# [Work instructions]
Give the data below again exactly, and drop each picture from it.

# [Input]
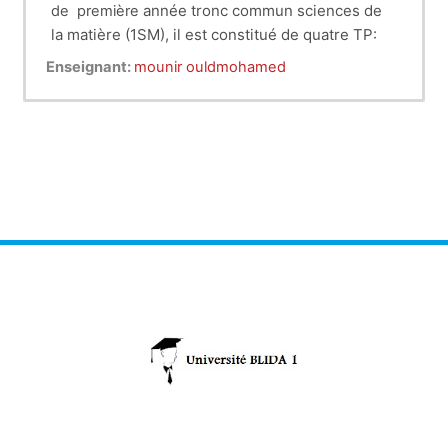
année tronc commun sciences de
de première
la matière (1SM), il
est constitué de quatre TP:
TP1
:
L'Oscilloscope Analogique et son
Enseignant:
mounir ouldmohamed
Utilisation :
l'objectif de ce tp est de
comprendre le fonctionnement et l'
utilisation d'un oscilloscope analogique.
TP2
:
La Cuve Rhéographique:
le but de ce
tp est l'étude expérimentale du champ et
de potentiel électrique créés par deux
conducteurs chargés entre comprendre le
fonctionnement et l' utilisation d'un
oscilloscope analogique.
TP3
:
Mesure de Résistance:
l'objectif de ce
tp est la détermination d'une résistance
inconnu à l'aide de différentes (Montage en
aval, montage en amont, code des
couleurs, pont de Wheatston )
TP4
:
Charge et Décharge d'un
Condensateur:
ce tp vise à établir la relation
entre la charge d'un condensateur et la
tension au borne de celui-ci lors de la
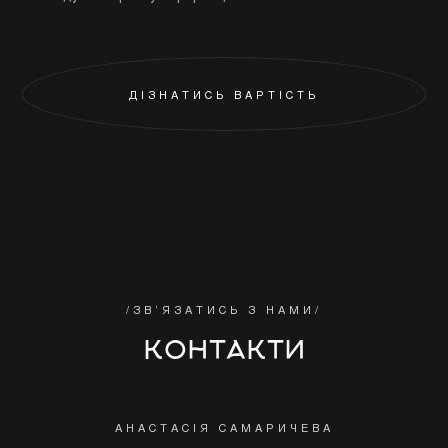
/ЗВ’ЯЗАТИСЬ З НАМИ/
КОНТАКТИ
АНАСТАСІЯ САМАРИЧЕВА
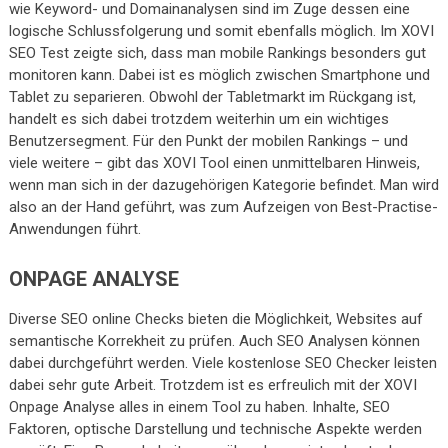
wie Keyword- und Domainanalysen sind im Zuge dessen eine
logische Schlussfolgerung und somit ebenfalls möglich. Im XOVI
SEO Test zeigte sich, dass man mobile Rankings besonders gut
monitoren kann. Dabei ist es möglich zwischen Smartphone und
Tablet zu separieren. Obwohl der Tabletmarkt im Rückgang ist,
handelt es sich dabei trotzdem weiterhin um ein wichtiges
Benutzersegment. Für den Punkt der mobilen Rankings – und
viele weitere – gibt das XOVI Tool einen unmittelbaren Hinweis,
wenn man sich in der dazugehörigen Kategorie befindet. Man wird
also an der Hand geführt, was zum Aufzeigen von Best-Practise-
Anwendungen führt.
ONPAGE ANALYSE
Diverse SEO online Checks bieten die Möglichkeit, Websites auf
semantische Korrekheit zu prüfen. Auch SEO Analysen können
dabei durchgeführt werden. Viele kostenlose SEO Checker leisten
dabei sehr gute Arbeit. Trotzdem ist es erfreulich mit der XOVI
Onpage Analyse alles in einem Tool zu haben. Inhalte, SEO
Faktoren, optische Darstellung und technische Aspekte werden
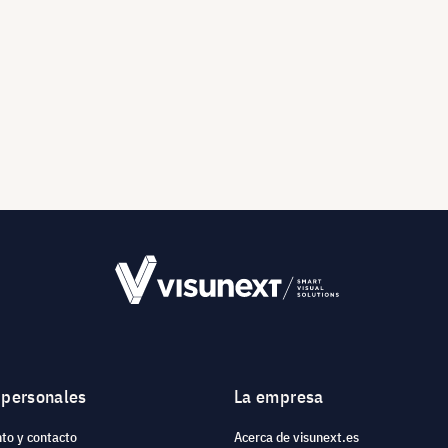
 personales
La empresa
to y contacto
Acerca de visunext.es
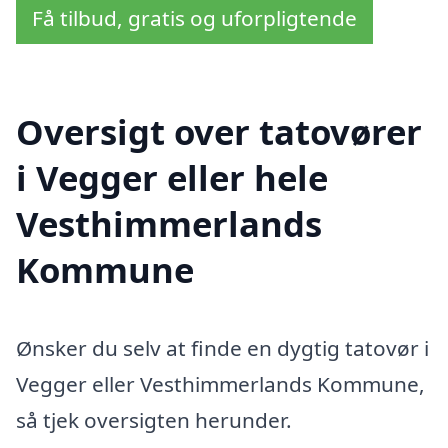
Få tilbud, gratis og uforpligtende
Oversigt over tatovører
i Vegger eller hele
Vesthimmerlands
Kommune
Ønsker du selv at finde en dygtig tatovør i
Vegger eller Vesthimmerlands Kommune,
så tjek oversigten herunder.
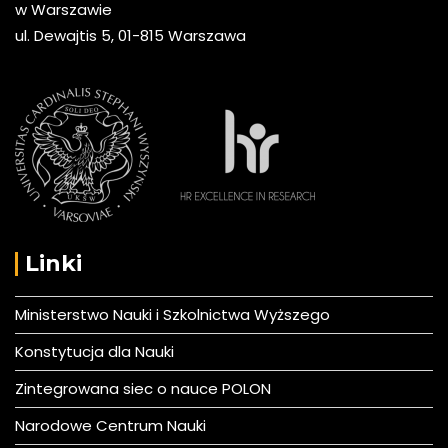
w Warszawie
ul. Dewajtis 5, 01-815 Warszawa
Linki
Ministerstwo Nauki i Szkolnictwa Wyższego
Konstytucja dla Nauki
Zintegrowana siec o nauce POLON
Narodowe Centrum Nauki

# [Result for this exercise]
année tronc commun sciences de
de première
la matière (1SM), il
est constitué de quatre TP:
TP1
:
L'Oscilloscope Analogique et son
Enseignant:
mounir ouldmohamed
Utilisation :
l'objectif de ce tp est de
comprendre le fonctionnement et l'
utilisation d'un oscilloscope analogique.
TP2
:
La Cuve Rhéographique:
le but de ce
tp est l'étude expérimentale du champ et
de potentiel électrique créés par deux
conducteurs chargés entre comprendre le
fonctionnement et l' utilisation d'un
oscilloscope analogique.
TP3
:
Mesure de Résistance:
l'objectif de ce
tp est la détermination d'une résistance
inconnu à l'aide de différentes (Montage en
aval, montage en amont, code des
couleurs, pont de Wheatston )
TP4
:
Charge et Décharge d'un
Condensateur:
ce tp vise à établir la relation
entre la charge d'un condensateur et la
tension au borne de celui-ci lors de la
/ЗВ’ЯЗАТИСЬ З НАМИ/
КОНТАКТИ
АНАСТАСІЯ САМАРИЧЕВА
wie Keyword- und Domainanalysen sind im Zuge dessen eine
logische Schlussfolgerung und somit ebenfalls möglich. Im XOVI
SEO Test zeigte sich, dass man mobile Rankings besonders gut
monitoren kann. Dabei ist es möglich zwischen Smartphone und
Tablet zu separieren. Obwohl der Tabletmarkt im Rückgang ist,
handelt es sich dabei trotzdem weiterhin um ein wichtiges
Benutzersegment. Für den Punkt der mobilen Rankings – und
viele weitere – gibt das XOVI Tool einen unmittelbaren Hinweis,
wenn man sich in der dazugehörigen Kategorie befindet. Man wird
also an der Hand geführt, was zum Aufzeigen von Best-Practise-
Anwendungen führt.
ONPAGE ANALYSE
Diverse SEO online Checks bieten die Möglichkeit, Websites auf
semantische Korrekheit zu prüfen. Auch SEO Analysen können
dabei durchgeführt werden. Viele kostenlose SEO Checker leisten
dabei sehr gute Arbeit. Trotzdem ist es erfreulich mit der XOVI
Onpage Analyse alles in einem Tool zu haben. Inhalte, SEO
Faktoren, optische Darstellung und technische Aspekte werden
 personales
La empresa
to y contacto
Acerca de visunext.es
Få tilbud, gratis og uforpligtende
Oversigt over tatovører
i Vegger eller hele
Vesthimmerlands
Kommune
Ønsker du selv at finde en dygtig tatovør i
Vegger eller Vesthimmerlands Kommune,
så tjek oversigten herunder.
w Warszawie
ul. Dewajtis 5, 01-815 Warszawa
Linki
Ministerstwo Nauki i Szkolnictwa Wyższego
Konstytucja dla Nauki
Zintegrowana siec o nauce POLON
Narodowe Centrum Nauki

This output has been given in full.